Material shown below:

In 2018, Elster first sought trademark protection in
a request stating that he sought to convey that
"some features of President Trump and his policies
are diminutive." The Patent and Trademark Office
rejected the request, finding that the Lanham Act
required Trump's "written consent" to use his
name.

End of Material shown.
Material shown below:

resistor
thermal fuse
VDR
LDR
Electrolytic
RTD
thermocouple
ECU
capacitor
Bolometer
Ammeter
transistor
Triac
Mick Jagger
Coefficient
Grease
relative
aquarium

End of Material shown.
Material shown below:

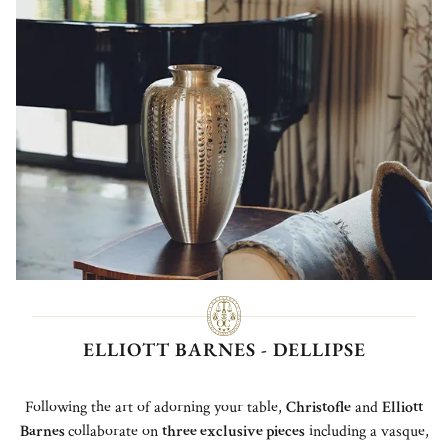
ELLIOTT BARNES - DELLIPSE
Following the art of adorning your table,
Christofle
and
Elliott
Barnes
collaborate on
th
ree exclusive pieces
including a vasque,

End of Material shown.

Where in the records does the word "request" appear? Copy each line that holds it.

# [Solution to this problem]
a request stating that he sought to convey that
rejected the request, finding that the Lanham Act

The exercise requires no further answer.